Page images and extracted text

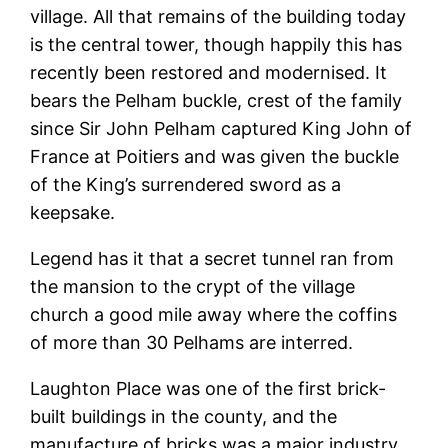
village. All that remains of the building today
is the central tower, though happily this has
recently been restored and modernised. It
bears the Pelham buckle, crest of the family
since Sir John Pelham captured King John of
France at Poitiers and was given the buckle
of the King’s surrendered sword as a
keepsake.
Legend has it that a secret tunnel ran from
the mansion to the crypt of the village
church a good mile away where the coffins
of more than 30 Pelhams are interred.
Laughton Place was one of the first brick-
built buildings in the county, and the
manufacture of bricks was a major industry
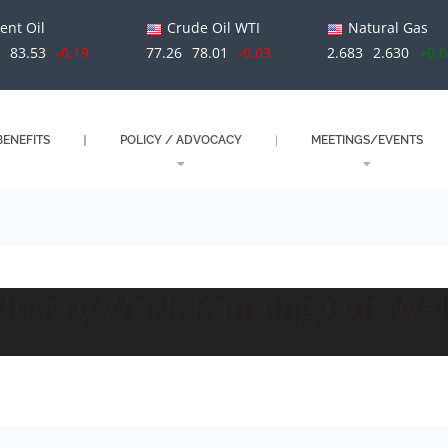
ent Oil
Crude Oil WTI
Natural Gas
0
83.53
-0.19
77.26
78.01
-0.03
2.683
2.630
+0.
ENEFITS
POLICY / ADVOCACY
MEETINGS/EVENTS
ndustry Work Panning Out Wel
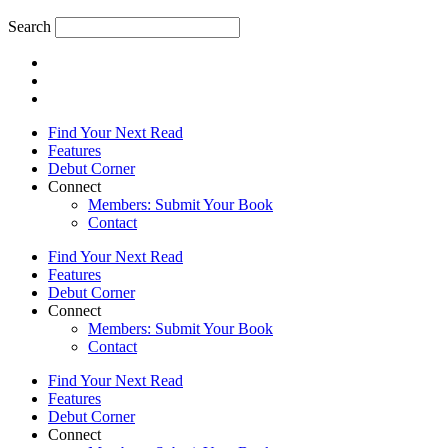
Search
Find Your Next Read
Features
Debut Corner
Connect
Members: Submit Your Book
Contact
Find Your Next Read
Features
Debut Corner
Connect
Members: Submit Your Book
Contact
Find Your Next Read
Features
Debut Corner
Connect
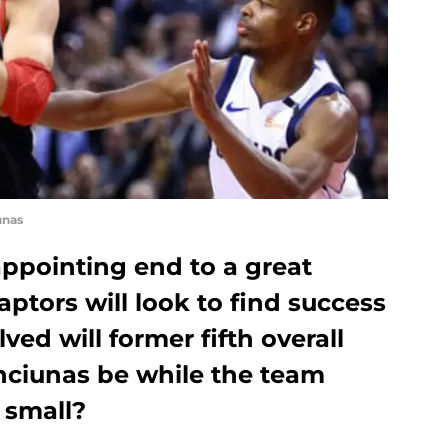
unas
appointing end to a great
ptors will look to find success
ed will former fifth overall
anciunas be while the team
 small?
==
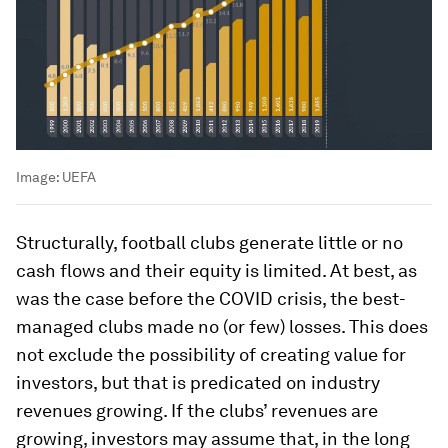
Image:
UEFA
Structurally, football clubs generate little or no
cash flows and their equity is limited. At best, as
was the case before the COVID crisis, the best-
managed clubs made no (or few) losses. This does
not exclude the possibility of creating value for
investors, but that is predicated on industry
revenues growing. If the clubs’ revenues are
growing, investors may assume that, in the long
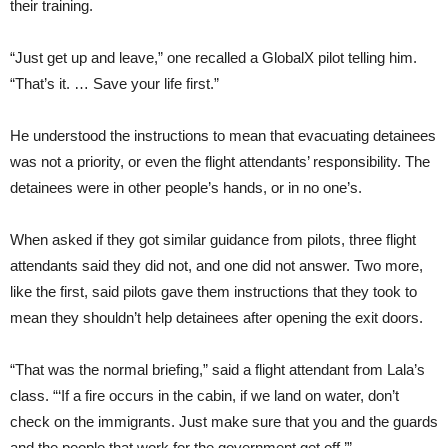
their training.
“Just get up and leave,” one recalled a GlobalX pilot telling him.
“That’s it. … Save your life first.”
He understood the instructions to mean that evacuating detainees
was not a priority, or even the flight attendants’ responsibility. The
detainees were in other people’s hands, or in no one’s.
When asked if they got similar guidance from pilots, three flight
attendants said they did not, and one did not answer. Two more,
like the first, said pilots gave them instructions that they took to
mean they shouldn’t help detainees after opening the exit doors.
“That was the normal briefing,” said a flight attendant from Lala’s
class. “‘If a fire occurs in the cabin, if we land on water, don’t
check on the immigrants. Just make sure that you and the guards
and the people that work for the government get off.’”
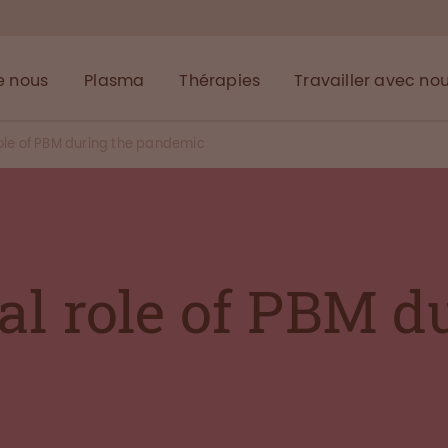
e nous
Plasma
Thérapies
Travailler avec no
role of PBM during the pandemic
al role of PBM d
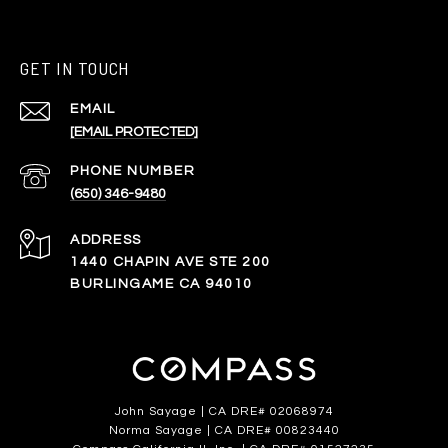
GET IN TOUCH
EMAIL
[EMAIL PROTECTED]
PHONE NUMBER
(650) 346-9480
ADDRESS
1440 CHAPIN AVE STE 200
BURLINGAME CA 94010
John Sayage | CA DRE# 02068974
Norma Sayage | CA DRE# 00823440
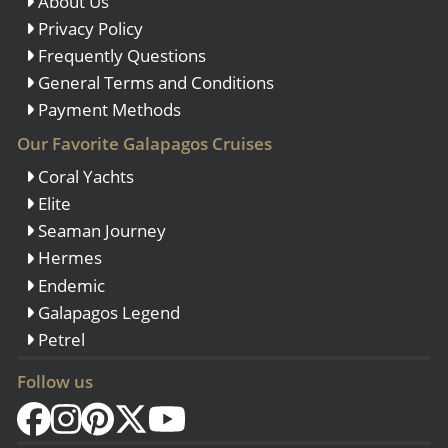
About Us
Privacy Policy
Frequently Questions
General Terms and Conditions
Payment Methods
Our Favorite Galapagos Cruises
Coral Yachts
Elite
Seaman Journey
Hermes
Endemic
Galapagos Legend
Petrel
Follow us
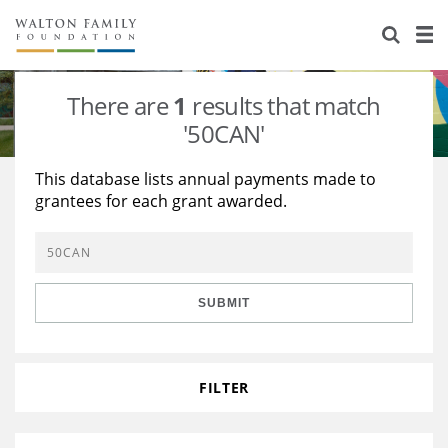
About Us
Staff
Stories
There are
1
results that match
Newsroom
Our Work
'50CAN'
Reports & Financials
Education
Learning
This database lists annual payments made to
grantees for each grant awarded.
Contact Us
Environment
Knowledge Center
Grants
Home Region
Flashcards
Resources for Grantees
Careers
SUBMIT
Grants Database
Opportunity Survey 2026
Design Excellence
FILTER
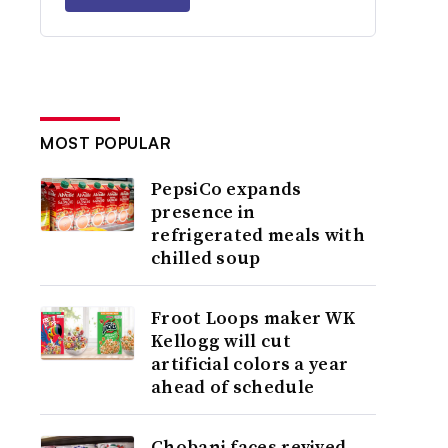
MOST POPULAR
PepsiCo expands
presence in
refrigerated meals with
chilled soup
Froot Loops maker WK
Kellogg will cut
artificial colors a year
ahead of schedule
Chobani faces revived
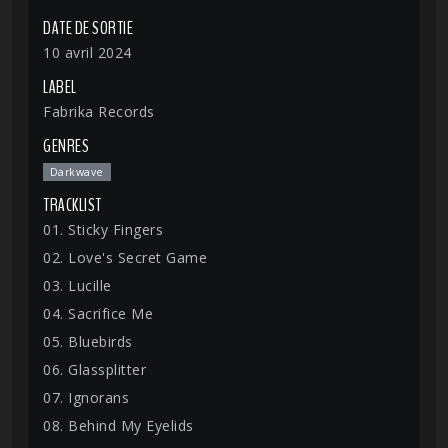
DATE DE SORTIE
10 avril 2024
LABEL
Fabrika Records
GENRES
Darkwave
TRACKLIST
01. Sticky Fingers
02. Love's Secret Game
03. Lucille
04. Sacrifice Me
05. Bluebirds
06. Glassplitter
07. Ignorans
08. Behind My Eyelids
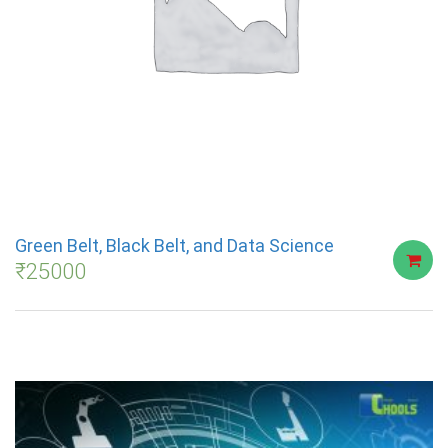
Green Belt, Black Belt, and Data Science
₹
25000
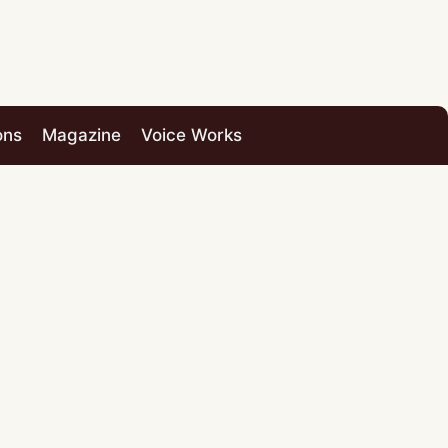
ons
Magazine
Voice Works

* _DESCRIPTION OF THE TASK_:
Pull out all lines containing the word "Legend" from the entries above.

* _FINISHED EXERCISE_:
Legend has it that a secret tunnel ran from
Galapagos Legend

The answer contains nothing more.